> [PROBLEM DETAILS]:
None of the pictures should be copied, though every line of the listing must be printed exactly.

> [EXTRACTED MATERIAL]:
════════

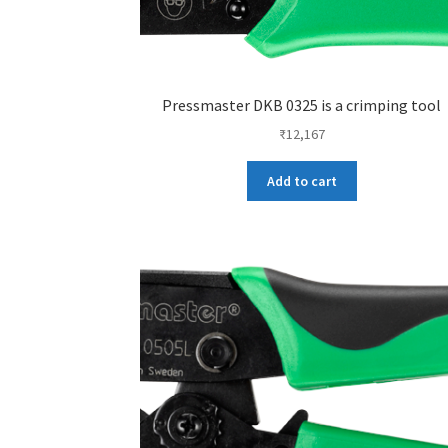
Pressmaster DKB 0325 is a crimping tool
₹
12,167
Add to cart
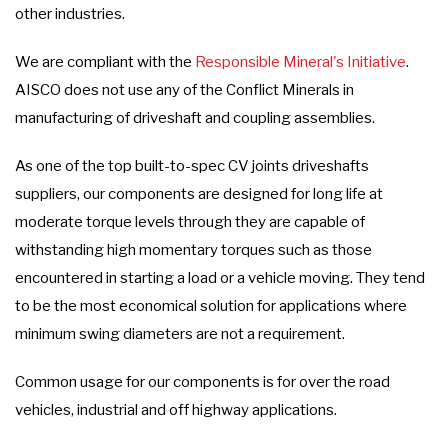
other industries.
We are compliant with the
Responsible Mineral's Initiative
.
AISCO does not use any of the Conflict Minerals in
manufacturing of driveshaft and coupling assemblies.
As one of the top built-to-spec CV joints driveshafts
suppliers, our components are designed for long life at
moderate torque levels through they are capable of
withstanding high momentary torques such as those
encountered in starting a load or a vehicle moving. They tend
to be the most economical solution for applications where
minimum swing diameters are not a requirement.
Common usage for our components is for over the road
vehicles, industrial and off highway applications.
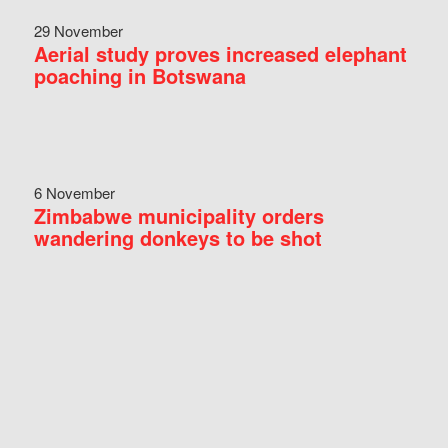
29 November
Aerial study proves increased elephant
poaching in Botswana
6 November
Zimbabwe municipality orders
wandering donkeys to be shot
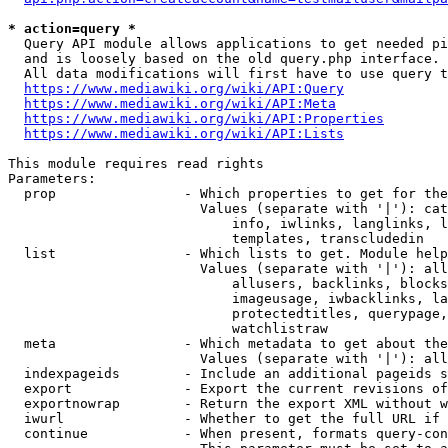
* action=query *
  Query API module allows applications to get needed pi
  and is loosely based on the old query.php interface.

  All data modifications will first have to use query t
https://www.mediawiki.org/wiki/API:Query
https://www.mediawiki.org/wiki/API:Meta
https://www.mediawiki.org/wiki/API:Properties
https://www.mediawiki.org/wiki/API:Lists
This module requires read rights

Parameters:

  prop                - Which properties to get for the
                        Values (separate with '|'): cat
                            info, iwlinks, langlinks, l
                            templates, transcludedin

  list                - Which lists to get. Module help
                        Values (separate with '|'): all
                            allusers, backlinks, blocks
                            imageusage, iwbacklinks, la
                            protectedtitles, querypage,
                            watchlistraw

  meta                - Which metadata to get about the
                        Values (separate with '|'): all
  indexpageids        - Include an additional pageids s
  export              - Export the current revisions of
  exportnowrap        - Return the export XML without w
  iwurl               - Whether to get the full URL if 
  continue            - When present, formats query-con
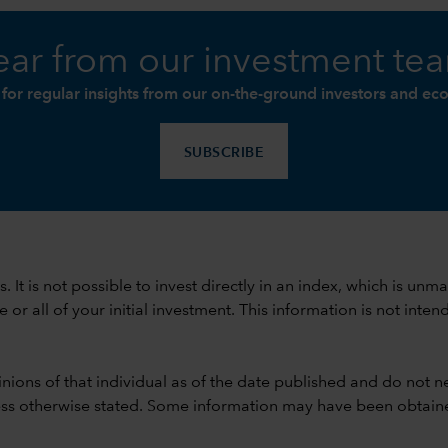
ar from our investment te
 for regular insights from our on-the-ground investors and ec
SUBSCRIBE
ods. It is not possible to invest directly in an index, which is
 all of your initial investment. This information is not intend
nions of that individual as of the date published and do not ne
unless otherwise stated. Some information may have been obtained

════════

> [TASK RESULT]:
Pressmaster DKB 0325 is a crimping tool
₹
12,167
Add to cart
other industries.
We are compliant with the
Responsible Mineral's Initiative
.
AISCO does not use any of the Conflict Minerals in
manufacturing of driveshaft and coupling assemblies.
As one of the top built-to-spec CV joints driveshafts
suppliers, our components are designed for long life at
moderate torque levels through they are capable of
withstanding high momentary torques such as those
encountered in starting a load or a vehicle moving. They tend
to be the most economical solution for applications where
minimum swing diameters are not a requirement.
Common usage for our components is for over the road
vehicles, industrial and off highway applications.
29 November
Aerial study proves increased elephant
poaching in Botswana
6 November
Zimbabwe municipality orders
wandering donkeys to be shot
* action=query *
  Query API module allows applications to get needed pi
  and is loosely based on the old query.php interface.

  All data modifications will first have to use query t
https://www.mediawiki.org/wiki/API:Query
https://www.mediawiki.org/wiki/API:Meta
https://www.mediawiki.org/wiki/API:Properties
https://www.mediawiki.org/wiki/API:Lists
This module requires read rights

Parameters:

  prop                - Which properties to get for the
                        Values (separate with '|'): cat
                            info, iwlinks, langlinks, l
                            templates, transcludedin

  list                - Which lists to get. Module help
                        Values (separate with '|'): all
                            allusers, backlinks, blocks
                            imageusage, iwbacklinks, la
                            protectedtitles, querypage,
                            watchlistraw

  meta                - Which metadata to get about the
                        Values (separate with '|'): all
  indexpageids        - Include an additional pageids s
  export              - Export the current revisions of
  exportnowrap        - Return the export XML without w
  iwurl               - Whether to get the full URL if 
  continue            - When present, formats query-con
ar from our investment te
 for regular insights from our on-the-ground investors and ec
SUBSCRIBE
ods. It is not possible to invest directly in an index, which is
 all of your initial investment. This information is not intend
nions of that individual as of the date published and do not ne
unless otherwise stated. Some information may have been obtained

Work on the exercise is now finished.